Exercise directions ->
Your task is to transcribe all of the records exactly and leave out the pictures.

[Bounding box prediction data]

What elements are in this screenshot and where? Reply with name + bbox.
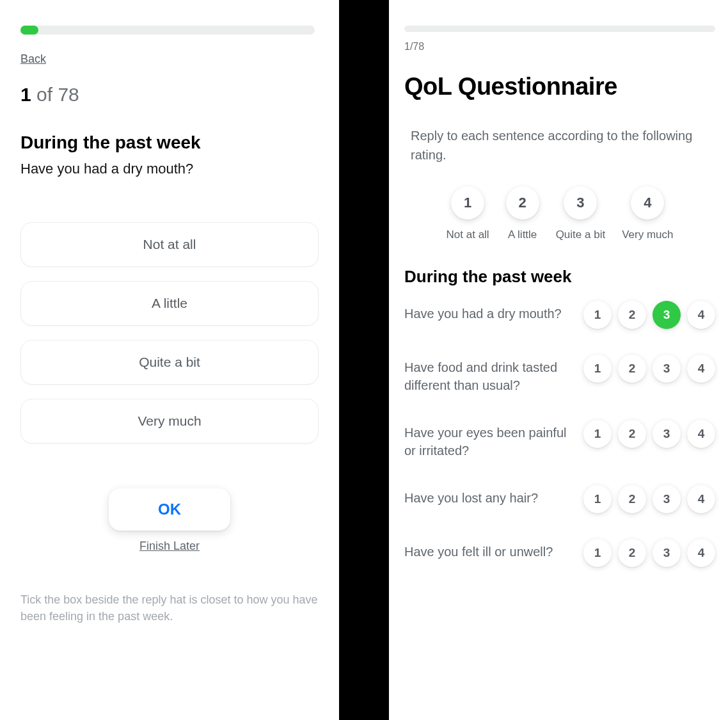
choice-4[interactable]: 4 — [687, 355, 715, 383]
back-link[interactable]: Back — [20, 52, 46, 66]
choice-1[interactable]: 1 — [583, 485, 612, 513]
step-total: 78 — [58, 84, 79, 105]
choice-4[interactable]: 4 — [687, 420, 715, 448]
legend-circle: 1 — [451, 186, 484, 220]
question-text: Have your eyes been painful or irritated… — [404, 420, 577, 460]
choice-1[interactable]: 1 — [583, 355, 612, 383]
choice-group: 1234 — [583, 420, 715, 448]
legend-item-4: 4 Very much — [622, 186, 673, 241]
question-text: Have you felt ill or unwell? — [404, 539, 577, 561]
option-not-at-all[interactable]: Not at all — [20, 222, 319, 267]
choice-3[interactable]: 3 — [653, 420, 681, 448]
page-title: QoL Questionnaire — [404, 73, 715, 100]
question-row: Have food and drink tasted different tha… — [404, 355, 715, 394]
choice-group: 1234 — [583, 485, 715, 513]
legend-label: Very much — [622, 228, 673, 241]
list-question-view: 1/78 QoL Questionnaire Reply to each sen… — [389, 0, 728, 720]
choice-3[interactable]: 3 — [653, 485, 681, 513]
choice-3[interactable]: 3 — [653, 301, 681, 329]
question-heading: During the past week — [20, 132, 319, 153]
choice-2[interactable]: 2 — [618, 301, 646, 329]
question-text: Have you had a dry mouth? — [404, 301, 577, 323]
choice-3[interactable]: 3 — [653, 539, 681, 567]
step-indicator: 1/78 — [404, 41, 715, 52]
instruction-text: Reply to each sentence according to the … — [411, 126, 715, 164]
question-text: Have you had a dry mouth? — [20, 161, 319, 177]
choice-2[interactable]: 2 — [618, 485, 646, 513]
choice-group: 1234 — [583, 301, 715, 329]
question-row: Have you had a dry mouth?1234 — [404, 301, 715, 329]
option-quite-a-bit[interactable]: Quite a bit — [20, 340, 319, 385]
question-row: Have you lost any hair?1234 — [404, 485, 715, 513]
choice-2[interactable]: 2 — [618, 355, 646, 383]
legend-item-3: 3 Quite a bit — [556, 186, 606, 241]
question-row: Have you felt ill or unwell?1234 — [404, 539, 715, 567]
legend-label: Not at all — [447, 228, 489, 241]
step-sep: of — [31, 84, 58, 105]
legend-label: A little — [508, 228, 537, 241]
option-a-little[interactable]: A little — [20, 281, 319, 326]
progress-fill — [20, 26, 38, 35]
choice-group: 1234 — [583, 355, 715, 383]
question-text: Have food and drink tasted different tha… — [404, 355, 577, 394]
section-heading: During the past week — [404, 267, 715, 287]
progress-bar — [20, 26, 315, 35]
choice-1[interactable]: 1 — [583, 539, 612, 567]
legend-circle: 2 — [506, 186, 539, 220]
choice-3[interactable]: 3 — [653, 355, 681, 383]
legend-circle: 4 — [631, 186, 664, 220]
question-text: Have you lost any hair? — [404, 485, 577, 507]
rating-legend: 1 Not at all 2 A little 3 Quite a bit 4 … — [404, 186, 715, 241]
option-very-much[interactable]: Very much — [20, 399, 319, 444]
legend-label: Quite a bit — [556, 228, 606, 241]
choice-1[interactable]: 1 — [583, 301, 612, 329]
step-current: 1 — [20, 84, 31, 105]
legend-item-1: 1 Not at all — [447, 186, 489, 241]
choice-4[interactable]: 4 — [687, 485, 715, 513]
finish-later-link[interactable]: Finish Later — [139, 540, 200, 553]
pane-divider — [339, 0, 389, 720]
progress-bar — [404, 26, 715, 32]
ok-button[interactable]: OK — [109, 488, 230, 531]
legend-circle: 3 — [564, 186, 597, 220]
choice-4[interactable]: 4 — [687, 301, 715, 329]
legend-item-2: 2 A little — [506, 186, 539, 241]
choice-1[interactable]: 1 — [583, 420, 612, 448]
single-question-view: Back 1 of 78 During the past week Have y… — [0, 0, 339, 720]
step-indicator: 1 of 78 — [20, 84, 319, 106]
choice-group: 1234 — [583, 539, 715, 567]
choice-4[interactable]: 4 — [687, 539, 715, 567]
question-row: Have your eyes been painful or irritated… — [404, 420, 715, 460]
footnote: Tick the box beside the reply hat is clo… — [20, 591, 319, 625]
choice-2[interactable]: 2 — [618, 539, 646, 567]
choice-2[interactable]: 2 — [618, 420, 646, 448]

Task solution ->
What elements are in this screenshot and where? Reply with name + bbox.
choice-4[interactable]: 4 — [687, 355, 715, 383]
back-link[interactable]: Back — [20, 52, 46, 66]
choice-1[interactable]: 1 — [583, 485, 612, 513]
step-total: 78 — [58, 84, 79, 105]
choice-4[interactable]: 4 — [687, 420, 715, 448]
legend-circle: 1 — [451, 186, 484, 220]
question-text: Have your eyes been painful or irritated… — [404, 420, 577, 460]
choice-1[interactable]: 1 — [583, 355, 612, 383]
choice-group: 1234 — [583, 420, 715, 448]
legend-item-4: 4 Very much — [622, 186, 673, 241]
question-text: Have you felt ill or unwell? — [404, 539, 577, 561]
option-not-at-all[interactable]: Not at all — [20, 222, 319, 267]
choice-3[interactable]: 3 — [653, 420, 681, 448]
page-title: QoL Questionnaire — [404, 73, 715, 100]
question-row: Have food and drink tasted different tha… — [404, 355, 715, 394]
choice-group: 1234 — [583, 485, 715, 513]
legend-label: Very much — [622, 228, 673, 241]
list-question-view: 1/78 QoL Questionnaire Reply to each sen… — [389, 0, 728, 720]
choice-3[interactable]: 3 — [653, 485, 681, 513]
choice-3[interactable]: 3 — [653, 301, 681, 329]
question-heading: During the past week — [20, 132, 319, 153]
choice-2[interactable]: 2 — [618, 301, 646, 329]
question-text: Have you had a dry mouth? — [404, 301, 577, 323]
choice-3[interactable]: 3 — [653, 539, 681, 567]
step-indicator: 1/78 — [404, 41, 715, 52]
instruction-text: Reply to each sentence according to the … — [411, 126, 715, 164]
question-text: Have you had a dry mouth? — [20, 161, 319, 177]
choice-2[interactable]: 2 — [618, 485, 646, 513]
choice-group: 1234 — [583, 301, 715, 329]
question-row: Have you had a dry mouth?1234 — [404, 301, 715, 329]
option-quite-a-bit[interactable]: Quite a bit — [20, 340, 319, 385]
question-row: Have you lost any hair?1234 — [404, 485, 715, 513]
choice-2[interactable]: 2 — [618, 355, 646, 383]
legend-item-3: 3 Quite a bit — [556, 186, 606, 241]
question-row: Have you felt ill or unwell?1234 — [404, 539, 715, 567]
legend-label: Not at all — [447, 228, 489, 241]
step-sep: of — [31, 84, 58, 105]
legend-label: A little — [508, 228, 537, 241]
option-a-little[interactable]: A little — [20, 281, 319, 326]
progress-fill — [20, 26, 38, 35]
choice-group: 1234 — [583, 355, 715, 383]
question-text: Have food and drink tasted different tha… — [404, 355, 577, 394]
section-heading: During the past week — [404, 267, 715, 287]
progress-bar — [20, 26, 315, 35]
choice-1[interactable]: 1 — [583, 539, 612, 567]
legend-circle: 2 — [506, 186, 539, 220]
choice-3[interactable]: 3 — [653, 355, 681, 383]
legend-circle: 4 — [631, 186, 664, 220]
question-text: Have you lost any hair? — [404, 485, 577, 507]
rating-legend: 1 Not at all 2 A little 3 Quite a bit 4 … — [404, 186, 715, 241]
option-very-much[interactable]: Very much — [20, 399, 319, 444]
legend-label: Quite a bit — [556, 228, 606, 241]
choice-1[interactable]: 1 — [583, 301, 612, 329]
step-current: 1 — [20, 84, 31, 105]
legend-item-1: 1 Not at all — [447, 186, 489, 241]
choice-4[interactable]: 4 — [687, 485, 715, 513]
finish-later-link[interactable]: Finish Later — [139, 540, 200, 553]
pane-divider — [339, 0, 389, 720]
progress-bar — [404, 26, 715, 32]
ok-button[interactable]: OK — [109, 488, 230, 531]
legend-circle: 3 — [564, 186, 597, 220]
choice-4[interactable]: 4 — [687, 301, 715, 329]
legend-item-2: 2 A little — [506, 186, 539, 241]
choice-1[interactable]: 1 — [583, 420, 612, 448]
single-question-view: Back 1 of 78 During the past week Have y… — [0, 0, 339, 720]
step-indicator: 1 of 78 — [20, 84, 319, 106]
choice-group: 1234 — [583, 539, 715, 567]
choice-4[interactable]: 4 — [687, 539, 715, 567]
question-row: Have your eyes been painful or irritated… — [404, 420, 715, 460]
footnote: Tick the box beside the reply hat is clo… — [20, 591, 319, 625]
choice-2[interactable]: 2 — [618, 539, 646, 567]
choice-2[interactable]: 2 — [618, 420, 646, 448]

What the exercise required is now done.